START EXCERPTED DATA

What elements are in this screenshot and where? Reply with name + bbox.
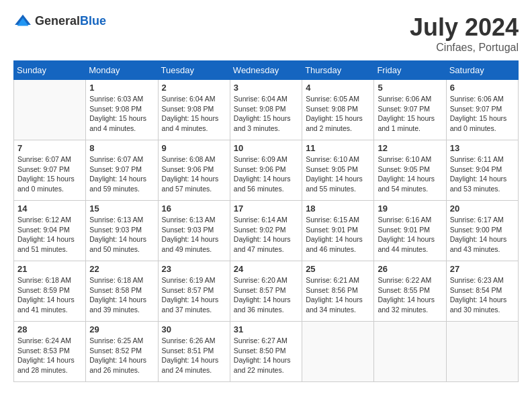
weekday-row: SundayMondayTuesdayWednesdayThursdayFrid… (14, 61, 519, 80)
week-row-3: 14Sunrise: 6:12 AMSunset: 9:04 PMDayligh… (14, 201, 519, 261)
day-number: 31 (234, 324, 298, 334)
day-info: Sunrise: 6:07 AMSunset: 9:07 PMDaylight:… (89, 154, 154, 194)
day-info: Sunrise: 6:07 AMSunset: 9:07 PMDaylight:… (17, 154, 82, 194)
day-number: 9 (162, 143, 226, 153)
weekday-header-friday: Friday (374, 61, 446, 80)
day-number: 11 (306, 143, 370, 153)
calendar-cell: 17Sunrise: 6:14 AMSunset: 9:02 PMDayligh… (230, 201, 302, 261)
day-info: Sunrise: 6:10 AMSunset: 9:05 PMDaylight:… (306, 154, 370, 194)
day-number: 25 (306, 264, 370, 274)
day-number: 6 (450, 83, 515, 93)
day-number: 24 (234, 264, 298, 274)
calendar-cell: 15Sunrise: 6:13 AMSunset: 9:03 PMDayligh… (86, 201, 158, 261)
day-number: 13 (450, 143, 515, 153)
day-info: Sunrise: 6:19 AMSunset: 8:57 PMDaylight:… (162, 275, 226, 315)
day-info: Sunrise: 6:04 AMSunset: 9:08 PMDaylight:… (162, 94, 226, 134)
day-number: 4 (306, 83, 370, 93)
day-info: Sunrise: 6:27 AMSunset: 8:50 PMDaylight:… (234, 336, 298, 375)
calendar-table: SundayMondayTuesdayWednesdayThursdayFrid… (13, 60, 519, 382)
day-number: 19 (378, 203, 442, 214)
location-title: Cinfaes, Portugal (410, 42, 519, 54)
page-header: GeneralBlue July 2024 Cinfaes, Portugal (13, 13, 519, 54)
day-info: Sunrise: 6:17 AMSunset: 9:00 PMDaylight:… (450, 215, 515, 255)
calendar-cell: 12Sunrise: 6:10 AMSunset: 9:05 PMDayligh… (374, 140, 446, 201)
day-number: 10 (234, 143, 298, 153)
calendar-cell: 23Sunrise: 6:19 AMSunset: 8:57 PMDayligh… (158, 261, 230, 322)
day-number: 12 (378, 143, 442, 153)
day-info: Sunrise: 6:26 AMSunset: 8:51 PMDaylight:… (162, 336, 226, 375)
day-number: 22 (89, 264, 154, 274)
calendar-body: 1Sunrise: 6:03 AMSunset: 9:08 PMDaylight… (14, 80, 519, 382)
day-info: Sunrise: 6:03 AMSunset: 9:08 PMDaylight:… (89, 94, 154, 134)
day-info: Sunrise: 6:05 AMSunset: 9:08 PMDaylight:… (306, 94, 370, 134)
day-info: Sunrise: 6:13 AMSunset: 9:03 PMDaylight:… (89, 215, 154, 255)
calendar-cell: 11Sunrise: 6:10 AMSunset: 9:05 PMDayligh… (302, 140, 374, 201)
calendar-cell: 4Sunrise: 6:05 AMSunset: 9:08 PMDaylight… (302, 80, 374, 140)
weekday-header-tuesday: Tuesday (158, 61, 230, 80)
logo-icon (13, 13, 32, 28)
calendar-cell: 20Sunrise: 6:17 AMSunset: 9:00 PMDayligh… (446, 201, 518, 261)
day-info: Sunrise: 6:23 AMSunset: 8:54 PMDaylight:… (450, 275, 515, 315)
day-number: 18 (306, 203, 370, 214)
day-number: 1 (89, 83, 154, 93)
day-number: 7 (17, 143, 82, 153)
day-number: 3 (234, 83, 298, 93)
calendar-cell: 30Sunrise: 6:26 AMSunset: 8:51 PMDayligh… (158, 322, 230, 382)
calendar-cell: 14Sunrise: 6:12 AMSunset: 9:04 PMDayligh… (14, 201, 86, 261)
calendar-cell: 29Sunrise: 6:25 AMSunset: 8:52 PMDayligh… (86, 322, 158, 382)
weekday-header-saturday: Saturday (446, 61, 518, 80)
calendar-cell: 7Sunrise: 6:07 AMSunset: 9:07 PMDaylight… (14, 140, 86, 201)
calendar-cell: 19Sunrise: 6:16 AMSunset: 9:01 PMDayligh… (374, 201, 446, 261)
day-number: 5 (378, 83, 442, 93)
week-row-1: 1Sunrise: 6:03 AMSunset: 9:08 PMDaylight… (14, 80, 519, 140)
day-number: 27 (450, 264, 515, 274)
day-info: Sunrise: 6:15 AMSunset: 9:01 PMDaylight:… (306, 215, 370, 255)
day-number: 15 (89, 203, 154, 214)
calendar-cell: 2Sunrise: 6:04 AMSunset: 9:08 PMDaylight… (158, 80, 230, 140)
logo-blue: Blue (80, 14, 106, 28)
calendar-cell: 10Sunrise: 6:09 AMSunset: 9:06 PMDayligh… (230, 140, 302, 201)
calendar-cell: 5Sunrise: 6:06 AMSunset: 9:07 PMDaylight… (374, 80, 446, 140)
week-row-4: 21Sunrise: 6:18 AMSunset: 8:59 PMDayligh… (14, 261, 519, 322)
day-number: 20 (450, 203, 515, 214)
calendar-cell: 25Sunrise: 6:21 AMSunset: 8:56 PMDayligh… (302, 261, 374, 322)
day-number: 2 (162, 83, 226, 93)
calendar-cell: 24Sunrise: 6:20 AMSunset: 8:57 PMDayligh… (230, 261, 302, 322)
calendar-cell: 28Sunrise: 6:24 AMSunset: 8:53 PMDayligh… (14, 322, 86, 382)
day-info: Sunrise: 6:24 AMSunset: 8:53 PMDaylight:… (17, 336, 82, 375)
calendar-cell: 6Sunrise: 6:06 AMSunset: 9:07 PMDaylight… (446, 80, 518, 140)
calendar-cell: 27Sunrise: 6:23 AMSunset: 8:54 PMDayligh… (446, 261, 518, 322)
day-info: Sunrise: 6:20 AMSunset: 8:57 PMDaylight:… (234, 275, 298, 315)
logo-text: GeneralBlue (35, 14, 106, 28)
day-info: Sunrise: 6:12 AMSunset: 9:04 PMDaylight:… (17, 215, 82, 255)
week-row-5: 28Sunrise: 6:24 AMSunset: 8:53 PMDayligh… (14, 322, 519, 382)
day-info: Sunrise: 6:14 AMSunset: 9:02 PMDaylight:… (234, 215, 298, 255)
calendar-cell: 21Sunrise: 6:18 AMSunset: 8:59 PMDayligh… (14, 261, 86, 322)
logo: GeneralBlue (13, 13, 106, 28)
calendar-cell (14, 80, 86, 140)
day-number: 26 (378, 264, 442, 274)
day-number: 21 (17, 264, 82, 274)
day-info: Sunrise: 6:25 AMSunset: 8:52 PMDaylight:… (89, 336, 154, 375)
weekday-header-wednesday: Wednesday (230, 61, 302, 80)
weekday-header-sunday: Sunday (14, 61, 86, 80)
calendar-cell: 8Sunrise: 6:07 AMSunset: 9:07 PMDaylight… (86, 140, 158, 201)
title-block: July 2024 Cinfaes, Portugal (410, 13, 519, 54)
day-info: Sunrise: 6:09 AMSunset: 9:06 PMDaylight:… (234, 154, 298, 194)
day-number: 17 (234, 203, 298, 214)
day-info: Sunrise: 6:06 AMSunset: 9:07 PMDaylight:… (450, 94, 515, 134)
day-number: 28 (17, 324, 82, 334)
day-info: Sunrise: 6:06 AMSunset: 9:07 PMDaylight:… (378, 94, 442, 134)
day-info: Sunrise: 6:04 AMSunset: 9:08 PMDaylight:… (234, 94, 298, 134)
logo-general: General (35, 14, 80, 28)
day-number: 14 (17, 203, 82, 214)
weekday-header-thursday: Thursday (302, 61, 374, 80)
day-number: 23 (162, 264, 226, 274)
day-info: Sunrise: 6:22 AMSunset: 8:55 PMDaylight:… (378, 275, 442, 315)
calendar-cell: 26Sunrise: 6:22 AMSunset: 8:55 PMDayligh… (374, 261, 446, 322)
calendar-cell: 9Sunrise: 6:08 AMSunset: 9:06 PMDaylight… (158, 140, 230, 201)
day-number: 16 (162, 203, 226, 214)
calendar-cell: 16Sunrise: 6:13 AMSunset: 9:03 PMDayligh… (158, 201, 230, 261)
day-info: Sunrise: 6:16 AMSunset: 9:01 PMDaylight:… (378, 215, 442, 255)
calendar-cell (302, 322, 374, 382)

END EXCERPTED DATA
START EXCERPTED DATA

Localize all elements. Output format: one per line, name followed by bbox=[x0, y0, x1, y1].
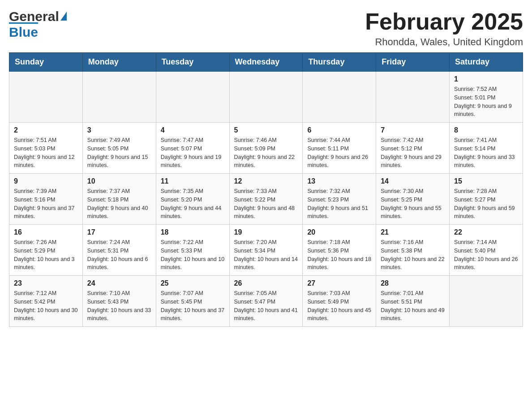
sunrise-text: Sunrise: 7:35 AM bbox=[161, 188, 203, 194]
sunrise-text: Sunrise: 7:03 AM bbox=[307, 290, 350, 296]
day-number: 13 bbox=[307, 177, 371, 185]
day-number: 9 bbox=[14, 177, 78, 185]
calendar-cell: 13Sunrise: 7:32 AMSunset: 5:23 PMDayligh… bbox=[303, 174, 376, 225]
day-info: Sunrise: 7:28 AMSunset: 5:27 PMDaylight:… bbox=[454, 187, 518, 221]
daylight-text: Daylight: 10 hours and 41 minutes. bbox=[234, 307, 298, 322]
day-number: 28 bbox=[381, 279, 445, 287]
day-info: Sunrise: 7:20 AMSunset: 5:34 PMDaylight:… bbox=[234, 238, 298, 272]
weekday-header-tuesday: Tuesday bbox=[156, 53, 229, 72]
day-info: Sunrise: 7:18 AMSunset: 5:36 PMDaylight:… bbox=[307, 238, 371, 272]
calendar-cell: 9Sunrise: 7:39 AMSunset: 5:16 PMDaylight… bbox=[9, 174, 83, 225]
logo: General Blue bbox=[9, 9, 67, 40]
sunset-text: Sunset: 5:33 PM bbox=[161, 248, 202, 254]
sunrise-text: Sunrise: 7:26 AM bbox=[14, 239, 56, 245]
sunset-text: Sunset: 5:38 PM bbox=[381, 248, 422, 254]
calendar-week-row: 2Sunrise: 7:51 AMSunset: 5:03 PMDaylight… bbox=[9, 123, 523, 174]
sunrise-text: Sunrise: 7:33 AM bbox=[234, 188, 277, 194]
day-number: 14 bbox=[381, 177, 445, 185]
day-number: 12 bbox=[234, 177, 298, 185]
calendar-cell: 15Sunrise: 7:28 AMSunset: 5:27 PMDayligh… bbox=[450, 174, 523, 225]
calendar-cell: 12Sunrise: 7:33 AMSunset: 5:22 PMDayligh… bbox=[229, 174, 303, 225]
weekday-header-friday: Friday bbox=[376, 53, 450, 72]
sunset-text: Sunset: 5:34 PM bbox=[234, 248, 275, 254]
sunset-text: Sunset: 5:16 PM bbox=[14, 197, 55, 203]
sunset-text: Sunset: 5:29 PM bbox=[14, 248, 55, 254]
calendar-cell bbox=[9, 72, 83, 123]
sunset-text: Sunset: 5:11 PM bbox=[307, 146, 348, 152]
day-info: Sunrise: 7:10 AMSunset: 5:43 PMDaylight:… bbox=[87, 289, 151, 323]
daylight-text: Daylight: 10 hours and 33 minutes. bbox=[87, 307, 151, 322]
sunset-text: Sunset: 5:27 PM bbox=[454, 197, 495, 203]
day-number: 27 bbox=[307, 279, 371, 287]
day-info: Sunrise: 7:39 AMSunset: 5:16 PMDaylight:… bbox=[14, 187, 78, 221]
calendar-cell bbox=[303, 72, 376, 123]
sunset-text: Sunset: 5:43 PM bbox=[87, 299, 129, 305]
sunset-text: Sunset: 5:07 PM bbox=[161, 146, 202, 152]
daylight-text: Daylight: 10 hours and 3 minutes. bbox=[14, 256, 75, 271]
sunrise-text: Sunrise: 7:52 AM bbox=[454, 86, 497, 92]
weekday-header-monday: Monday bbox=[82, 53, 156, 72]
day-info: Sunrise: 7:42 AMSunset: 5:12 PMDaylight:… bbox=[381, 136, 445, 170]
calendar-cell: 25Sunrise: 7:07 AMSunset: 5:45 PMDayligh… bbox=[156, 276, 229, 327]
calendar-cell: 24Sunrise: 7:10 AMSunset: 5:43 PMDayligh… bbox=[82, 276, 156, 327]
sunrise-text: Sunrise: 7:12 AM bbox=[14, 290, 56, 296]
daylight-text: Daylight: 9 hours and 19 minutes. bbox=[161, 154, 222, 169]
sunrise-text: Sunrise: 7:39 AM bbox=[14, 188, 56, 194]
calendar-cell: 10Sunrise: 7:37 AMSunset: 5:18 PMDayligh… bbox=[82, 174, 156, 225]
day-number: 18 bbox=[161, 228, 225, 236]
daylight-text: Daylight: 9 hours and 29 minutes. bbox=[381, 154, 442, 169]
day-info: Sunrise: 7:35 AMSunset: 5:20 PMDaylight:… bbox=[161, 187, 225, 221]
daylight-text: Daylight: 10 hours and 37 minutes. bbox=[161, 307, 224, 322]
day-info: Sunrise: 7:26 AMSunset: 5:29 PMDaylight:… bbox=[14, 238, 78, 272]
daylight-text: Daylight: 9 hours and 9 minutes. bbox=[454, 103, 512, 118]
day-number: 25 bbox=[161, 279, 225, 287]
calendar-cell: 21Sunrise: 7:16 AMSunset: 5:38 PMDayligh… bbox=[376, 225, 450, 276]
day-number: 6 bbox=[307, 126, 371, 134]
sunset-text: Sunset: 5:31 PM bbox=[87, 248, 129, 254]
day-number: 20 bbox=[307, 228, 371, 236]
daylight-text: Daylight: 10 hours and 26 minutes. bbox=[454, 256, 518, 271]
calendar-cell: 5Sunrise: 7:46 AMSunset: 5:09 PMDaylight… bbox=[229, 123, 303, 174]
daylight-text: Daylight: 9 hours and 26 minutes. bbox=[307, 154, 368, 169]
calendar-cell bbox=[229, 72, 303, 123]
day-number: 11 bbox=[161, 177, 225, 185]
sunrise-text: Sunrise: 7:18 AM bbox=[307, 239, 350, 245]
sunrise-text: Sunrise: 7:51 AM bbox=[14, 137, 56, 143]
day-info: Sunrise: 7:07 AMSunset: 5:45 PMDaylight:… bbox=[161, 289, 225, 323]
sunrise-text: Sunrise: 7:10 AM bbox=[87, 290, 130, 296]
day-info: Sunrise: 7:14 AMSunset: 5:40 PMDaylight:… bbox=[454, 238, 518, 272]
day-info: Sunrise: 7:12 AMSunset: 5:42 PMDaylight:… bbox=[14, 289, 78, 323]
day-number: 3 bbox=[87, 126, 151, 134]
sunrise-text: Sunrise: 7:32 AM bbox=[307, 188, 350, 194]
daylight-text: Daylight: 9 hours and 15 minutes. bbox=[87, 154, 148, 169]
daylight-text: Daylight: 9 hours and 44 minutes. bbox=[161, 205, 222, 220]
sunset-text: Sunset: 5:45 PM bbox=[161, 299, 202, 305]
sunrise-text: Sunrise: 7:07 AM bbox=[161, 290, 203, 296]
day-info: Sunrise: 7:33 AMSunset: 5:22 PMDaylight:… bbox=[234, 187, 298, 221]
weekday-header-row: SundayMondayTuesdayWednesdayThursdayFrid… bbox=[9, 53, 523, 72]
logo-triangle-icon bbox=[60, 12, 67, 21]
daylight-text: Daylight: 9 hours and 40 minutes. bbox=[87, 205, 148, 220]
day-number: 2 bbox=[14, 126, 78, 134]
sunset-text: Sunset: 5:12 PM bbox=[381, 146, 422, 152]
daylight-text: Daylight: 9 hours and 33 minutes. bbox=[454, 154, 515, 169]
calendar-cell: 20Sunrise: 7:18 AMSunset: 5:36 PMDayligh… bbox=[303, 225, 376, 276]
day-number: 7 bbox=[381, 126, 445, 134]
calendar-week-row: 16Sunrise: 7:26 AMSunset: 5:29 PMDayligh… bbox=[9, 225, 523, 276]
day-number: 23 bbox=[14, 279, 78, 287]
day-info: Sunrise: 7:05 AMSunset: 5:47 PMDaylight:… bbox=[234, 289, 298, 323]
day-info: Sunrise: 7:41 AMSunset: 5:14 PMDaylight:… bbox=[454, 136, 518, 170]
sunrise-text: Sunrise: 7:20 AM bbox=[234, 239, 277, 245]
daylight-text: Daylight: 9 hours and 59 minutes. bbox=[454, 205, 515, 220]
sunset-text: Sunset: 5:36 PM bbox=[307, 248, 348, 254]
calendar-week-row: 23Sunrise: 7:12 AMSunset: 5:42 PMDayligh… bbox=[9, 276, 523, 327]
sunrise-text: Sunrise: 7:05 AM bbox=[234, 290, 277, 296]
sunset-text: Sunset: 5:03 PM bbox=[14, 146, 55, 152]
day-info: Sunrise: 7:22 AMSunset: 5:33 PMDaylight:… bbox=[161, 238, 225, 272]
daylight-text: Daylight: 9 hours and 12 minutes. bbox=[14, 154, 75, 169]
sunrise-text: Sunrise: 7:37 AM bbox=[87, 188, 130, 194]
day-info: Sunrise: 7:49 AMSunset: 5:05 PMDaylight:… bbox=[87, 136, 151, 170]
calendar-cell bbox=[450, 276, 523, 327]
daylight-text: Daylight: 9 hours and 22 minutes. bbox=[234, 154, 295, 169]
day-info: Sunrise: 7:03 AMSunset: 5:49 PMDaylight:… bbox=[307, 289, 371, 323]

END EXCERPTED DATA

◆ **TASK OBJECTIVE**: Return all lines of the material that have "name" in them.

◆ **ANSWER TO THE EXERCISE**:
What elements are in this screenshot and where? Reply with name + bbox.
Localize all elements. Output format: one per line, name followed by bbox=[x0, y0, x1, y1].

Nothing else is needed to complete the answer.